MUSCAT: Desalination is fast becoming a cornerstone of global water resilience — and at the heart of this transformation is Veolia, a global leader in water technologies. With operations spanning continents, the company is placing the Gulf region at the center of its innovation strategy.

“Gulf countries, and particularly Oman, are now our global centre for desalination innovation,” said Estelle Brachlianoff, CEO of Veolia. “What we’re building here represents global excellence, underpinned by continuous technological evolution,” she told *Arab News en français.

Scaling solutions

Veolia currently operates more than 2,300 desalination facilities across 108 countries, representing 18 percent of the world’s installed capacity. As global demand soars, the company plans to double its output — from 1.4 to 2.8 billion cubic meters per year by 2030 — in a market expected to exceed 40 billion liters per day by decade’s end.
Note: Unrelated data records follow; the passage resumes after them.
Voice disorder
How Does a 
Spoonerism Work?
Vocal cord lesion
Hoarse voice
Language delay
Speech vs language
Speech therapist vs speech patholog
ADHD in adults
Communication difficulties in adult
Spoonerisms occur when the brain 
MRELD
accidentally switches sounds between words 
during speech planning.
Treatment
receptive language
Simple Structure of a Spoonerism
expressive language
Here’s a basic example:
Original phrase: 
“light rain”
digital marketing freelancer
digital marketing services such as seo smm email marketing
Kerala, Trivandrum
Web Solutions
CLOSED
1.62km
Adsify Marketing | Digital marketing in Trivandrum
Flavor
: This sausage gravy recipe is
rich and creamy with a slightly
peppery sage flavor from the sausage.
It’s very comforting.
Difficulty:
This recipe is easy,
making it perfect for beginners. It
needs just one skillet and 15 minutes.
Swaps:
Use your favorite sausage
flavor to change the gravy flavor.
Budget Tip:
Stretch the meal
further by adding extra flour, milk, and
Recent projects, including Hassyan and Mirfa 2 in the UAE, underscore this momentum. A major facility is also in development in Rabat, Morocco. Meanwhile in Saudi Arabia, where daily desalination needs often top 600 million liters, Veolia is enabling a shift toward membrane-based systems tailored for scale, efficiency, and sustainability.

From solar-powered plants to AI-optimized membrane systems, Veolia continues to pioneer technologies like its patented Barrel™ modular system — highlighting the company's commitment to high-performance innovation.

FASTFACTS

Veolia leads globally in desalination, operating over 2,300 sites in 108 countries and aiming to double output by 2030.
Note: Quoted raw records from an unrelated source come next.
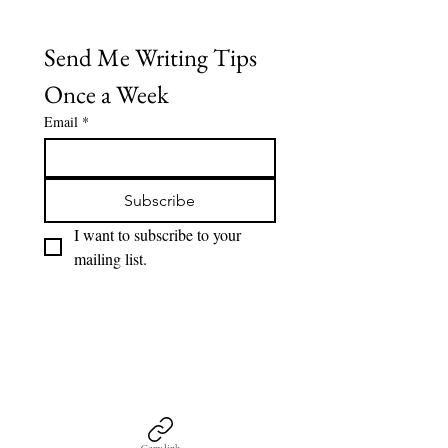
Send Me Writing Tips 
Once a Week
Email
*
Subscribe
I want to subscribe to your 
mailing list.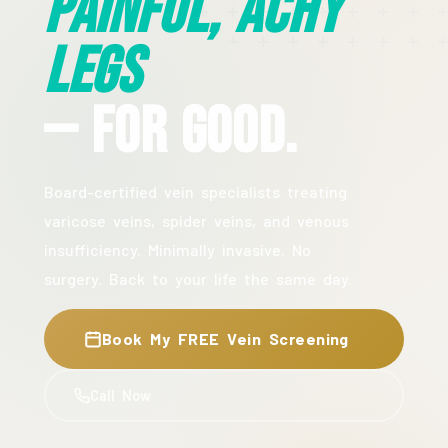
Painful, Achy
Legs
— For Good.
Board-certified vein specialists treating
varicose veins, spider veins, and venous
insufficiency. Minimally invasive. No
surgery. Back to your life the same day.
Book My FREE Vein Screening
Call Now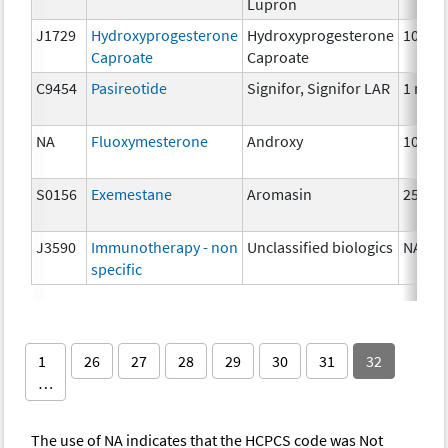
Lupron
J1729
Hydroxyprogesterone
Hydroxyprogesterone
10 mg
Caproate
Caproate
C9454
Pasireotide
Signifor, Signifor LAR
1 mg
NA
Fluoxymesterone
Androxy
10 mg
S0156
Exemestane
Aromasin
25 mg
J3590
Immunotherapy - non
Unclassified biologics
NA
specific
1
26
27
28
29
30
31
32
…
The use of NA indicates that the HCPCS code was Not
Energy efficiency in desalination has improved dramatically, with power use down 85 percent since the early 2000s and water costs dropping from $5 to under $0.50 per cubic meter.

Veolia’s future-focused approach blends innovation, affordability, and environmental stewardship, reinforcing its global leadership in water technologies.

Breaking the myths

A key part of Veolia’s success has been challenging outdated perceptions around desalination. "We’ve broken all the old myths about desalination, one by one,” said Brachlianoff.

Energy consumption, once a major drawback, has dropped by over 85 percent since the early 2000s due to next-generation membranes and energy recovery technologies. Production costs have fallen from $5 to less than $0.50 per cubic meter, making desalinated water a viable option for municipalities and mid-sized industries alike.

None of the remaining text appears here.